Every record below should be retyped exactly, and no picture should appear in the copy.
━━━━
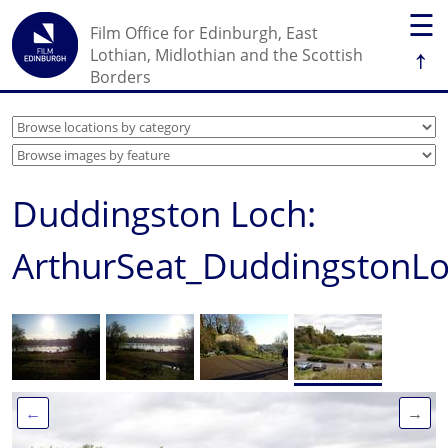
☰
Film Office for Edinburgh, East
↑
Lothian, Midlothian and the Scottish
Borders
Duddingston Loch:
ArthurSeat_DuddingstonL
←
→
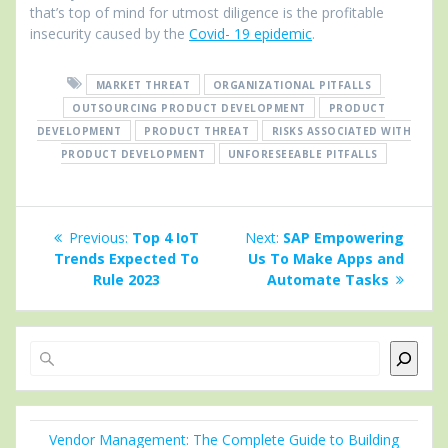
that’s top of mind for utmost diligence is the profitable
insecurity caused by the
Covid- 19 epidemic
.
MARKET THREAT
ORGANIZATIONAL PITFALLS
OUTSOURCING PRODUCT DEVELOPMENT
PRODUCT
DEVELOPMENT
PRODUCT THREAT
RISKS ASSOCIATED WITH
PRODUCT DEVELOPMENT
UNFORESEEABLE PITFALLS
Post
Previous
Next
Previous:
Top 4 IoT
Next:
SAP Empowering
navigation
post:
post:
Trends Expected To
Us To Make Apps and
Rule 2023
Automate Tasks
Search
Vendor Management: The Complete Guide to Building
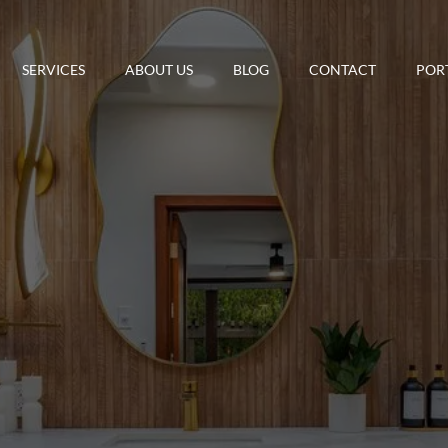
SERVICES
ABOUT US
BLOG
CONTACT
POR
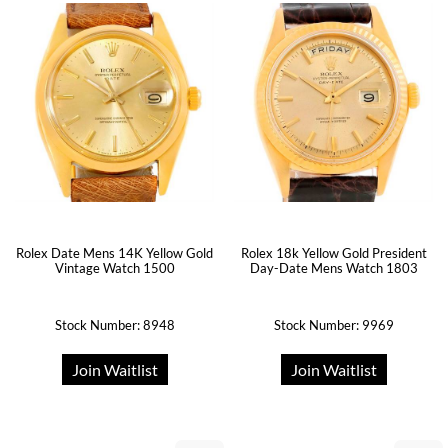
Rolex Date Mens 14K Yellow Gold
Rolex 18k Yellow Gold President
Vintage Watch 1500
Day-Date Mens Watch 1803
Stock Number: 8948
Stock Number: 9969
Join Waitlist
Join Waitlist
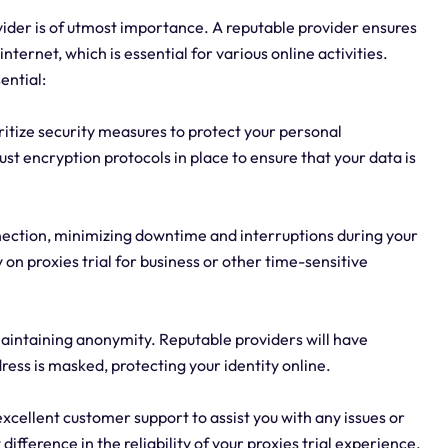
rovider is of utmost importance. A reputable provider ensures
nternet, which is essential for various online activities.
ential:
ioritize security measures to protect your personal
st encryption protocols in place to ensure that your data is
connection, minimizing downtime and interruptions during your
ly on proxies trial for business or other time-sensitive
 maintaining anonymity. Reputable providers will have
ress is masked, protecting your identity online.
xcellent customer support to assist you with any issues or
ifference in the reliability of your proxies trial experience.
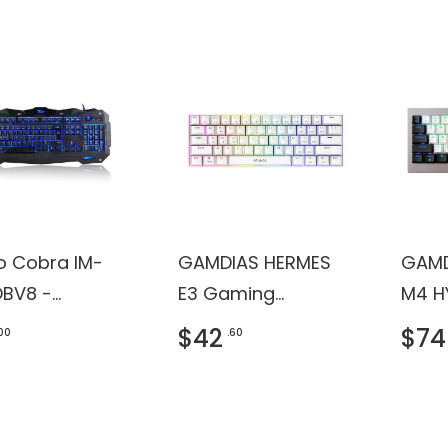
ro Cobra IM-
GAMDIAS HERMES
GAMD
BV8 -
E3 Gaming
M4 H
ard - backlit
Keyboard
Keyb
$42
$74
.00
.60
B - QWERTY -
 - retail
━━━━
Task solution:
☰
Film Office for Edinburgh, East
↑
Lothian, Midlothian and the Scottish
Borders
Duddingston Loch:
ArthurSeat_DuddingstonL
←
→
that’s top of mind for utmost diligence is the profitable
insecurity caused by the
Covid- 19 epidemic
.
MARKET THREAT
ORGANIZATIONAL PITFALLS
OUTSOURCING PRODUCT DEVELOPMENT
PRODUCT
DEVELOPMENT
PRODUCT THREAT
RISKS ASSOCIATED WITH
PRODUCT DEVELOPMENT
UNFORESEEABLE PITFALLS
Post
Previous
Next
Previous:
Top 4 IoT
Next:
SAP Empowering
navigation
post:
post:
Trends Expected To
Us To Make Apps and
Rule 2023
Automate Tasks
Search
Vendor Management: The Complete Guide to Building
SERVICES
ABOUT US
BLOG
CONTACT
POR
Rolex Date Mens 14K Yellow Gold
Rolex 18k Yellow Gold President
Vintage Watch 1500
Day-Date Mens Watch 1803
Stock Number: 8948
Stock Number: 9969
Join Waitlist
Join Waitlist
rovider is of utmost importance. A reputable provider ensures
nternet, which is essential for various online activities.
ential:
ioritize security measures to protect your personal
st encryption protocols in place to ensure that your data is
connection, minimizing downtime and interruptions during your
ly on proxies trial for business or other time-sensitive
 maintaining anonymity. Reputable providers will have
ress is masked, protecting your identity online.
xcellent customer support to assist you with any issues or
ifference in the reliability of your proxies trial experience.
ro Cobra IM-
GAMDIAS HERMES
GAMD
BV8 -
E3 Gaming
M4 H
ard - backlit
Keyboard
Keyb
$42
$74
.00
.60
B - QWERTY -
 - retail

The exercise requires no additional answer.